Escrevivendo e Photoandarilhando por ali e por aqui

“O que a fotografia reproduz no infinito aconteceu apenas uma vez: ela repete mecanicamente o que não poderá nunca mais se repetir existencialmente”.(Roland Barthes)

«Todo o filme é uma construção irreal do real e isto tanto mais quanto mais "real" o cinema parecer. Por paradoxal que seja! Todo o filme, como toda a obra humana, tem significados vários, podendo ser objecto de várias leituras.
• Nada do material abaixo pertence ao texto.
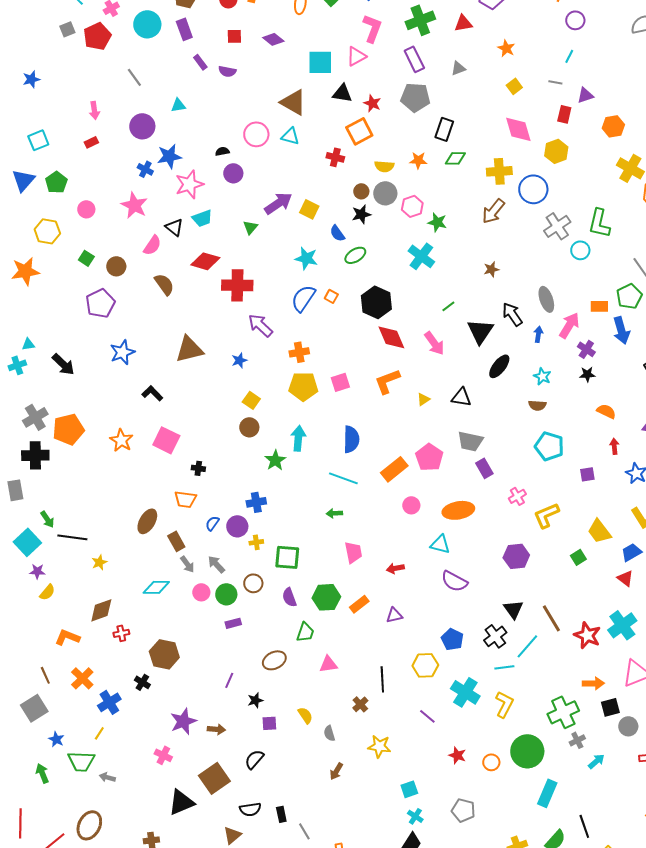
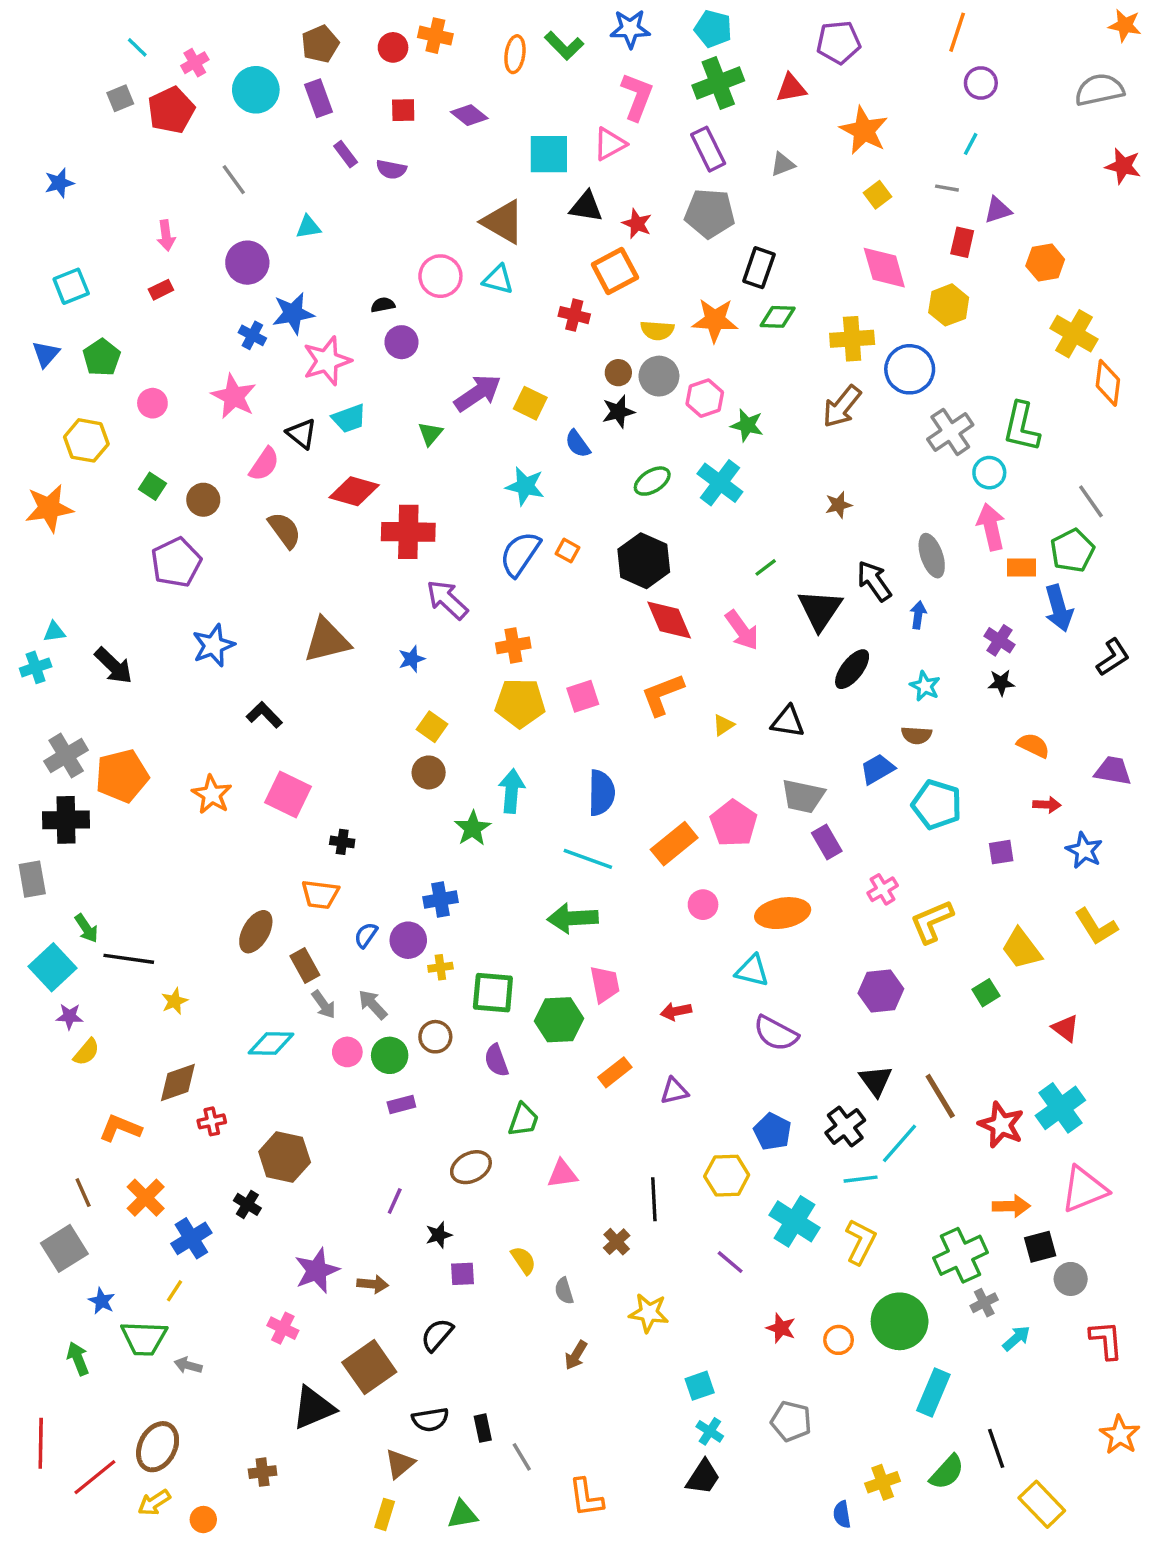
orange star: (506, 48) -> (864, 130), size x1.6
orange star: (418, 160) -> (715, 320), size x1.5
blue triangle: (23, 180) -> (46, 354), size x0.7
green ellipse: (355, 255) -> (652, 481), moved
pink arrow: (569, 325) -> (991, 527), moved, turned -44
red arrow: (614, 446) -> (1047, 805), turned 98
green arrow: (334, 513) -> (573, 918), size x1.8
blue trapezoid: (631, 552) -> (877, 769), moved
green hexagon: (326, 597) -> (559, 1020), moved

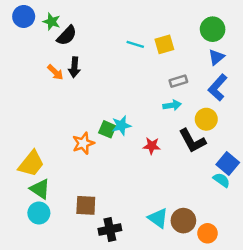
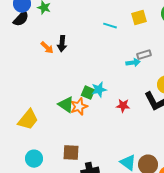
black semicircle: (67, 35) -> (21, 19), moved
yellow square: (164, 44) -> (139, 18), moved
cyan arrow: (172, 105) -> (133, 63), moved
orange star: (83, 143) -> (79, 107), moved
green triangle: (40, 189) -> (66, 105), moved

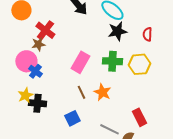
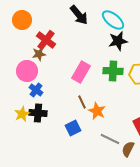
blue cross: (35, 71) -> (36, 90), moved
orange star: (102, 92) -> (97, 111), moved
yellow star: (25, 95) -> (22, 114), moved

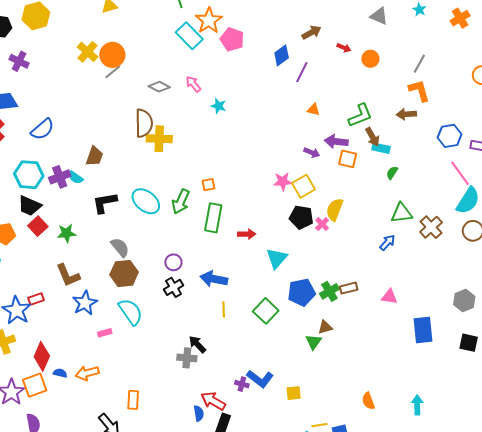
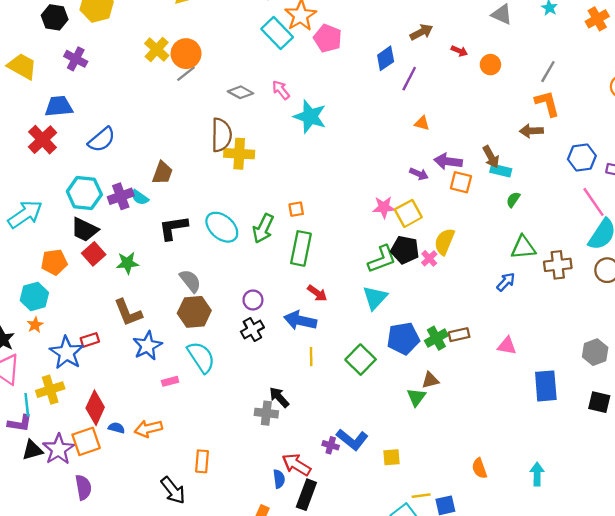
cyan star: (219, 106) -> (310, 117), size x1.8
green L-shape: (360, 115) -> (382, 259), moved
brown cross: (431, 227) -> (558, 265), turned 35
red arrow: (247, 234) -> (317, 293), moved, turned 36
O filme, como toda a realidade, não tem um único significado, antes vários, conforme quem o tenta compreender. Tal compreensão depende da experiência de cada um. É do concurso de várias experiências, das várias leituras (dum filme ou, mais amplamente, do real) que permite ter deles uma compreensão ou percepção, de serem (tendencialmente) tal qual são. (Victor Nogueira - excerto do Boletim do Núcleo Juvenil de Cinema de Évora, Janeiro 1973

segunda-feira, 2 de abril de 2012

Tiago Rebelo ~ A fotografia, a rapariga e o fotógrafo


Correio da Manhã

Breves histórias

“Ela vira-se para trás, ele baixa a máquina, encolhe os ombros (...) Não resisti, diz.”
01 Abril 2012 
Por:Tiago Rebelo, Escritor (breveshistorias@hotmail.com)

Ela tira uma foto a uma foto de uma mulher em tamanho natural.

Ele deambula pelos corredores da galeria. Não é dia de vernissage, é somente um dia qualquer e tem de fazer uma reportagem da exposição de fotografia para o jornal onde trabalha.

Nisto, dá com ela à sua frente. Desloca-se no espaço em redor da fotografia que a interessa analisando--lhe os ângulos com uma câmara à frente do rosto. A roupa que ela usa é desportiva, uma saia comprida, ténis. A roupa da mulher do retrato que ela observa é um vestido comprido. A figura física das duas é semelhante, a posição também. Ele pára a observá-las, a mulher real e a foto. Fascinado com as similitudes, levanta a máquina, tira-lhes uma fotografia. Ela vira-se para trás, ele baixa a máquina, encolhe os ombros, faz uma expressão comprometida. Não resisti, diz. Ela ri-se, não faz mal, responde.

No dia seguinte ela sai de casa, passa pelo quiosque, compra o jornal. Dali a pouco senta-se numa esplanada e pede um café, folheia o jornal e, ao virar a página, surpreende-se com uma grande fotografia sua a tirar uma fotografia a uma fotografia. Leva a palma da mão à boca, espantada, olha instintivamente em redor, passa a página depressa quando a empregada se aproxima, embaraçada. Não saberia o que dizer se a mulher a reconhecesse no jornal. A empregada deixa-lhe o café, vai-se embora. Ela volta atrás a página para se ver melhor. Sente-se corar, envergonhando-se sozinha. É tímida, nunca tinha aparecido no jornal, não percebera que era para isso que o fotógrafo desconhecido a retratara.

Passou mais de um ano. Ela volta à galeria e percorre uma exposição de foto-reportagens e, de repente, vê novamente a fotografia do jornal, agora em tamanho natural. Fica ali especada, perplexa, sem palavras. Vê-se que o fotógrafo a achou muito bonita, diz alguém atrás de si. Ela vira-se para ver quem é o desconhecido que fez o comentário. Abana a cabeça a rir-se, desconcertada. Foi um fotógrafo que me apanhou à socapa, diz, nem sei quem é. Mas olhe que ficou muito bem, diz ele, e é uma fotografia premiada. Tem uma máquina na mão direita, segura-a com descontracção, como se estivesse habituado a transportá-la. Não resisto, diz, tenho de lhe tirar uma fotografia a ver a sua própria foto. Posso? Ela solta uma gargalhada fugaz, divertida, encolhe os ombros, por que não? Tire, é mais uma.

Na manhã seguinte, cumpre a sua rotina diária: compra o jornal e vai lê-lo a tomar o café. Vira a página e não quer acreditar no que vê. Lá está ela de novo, fotografada na véspera. Só então percebe que estivera a falar com o autor da primeira fotografia e nem o reconhecera.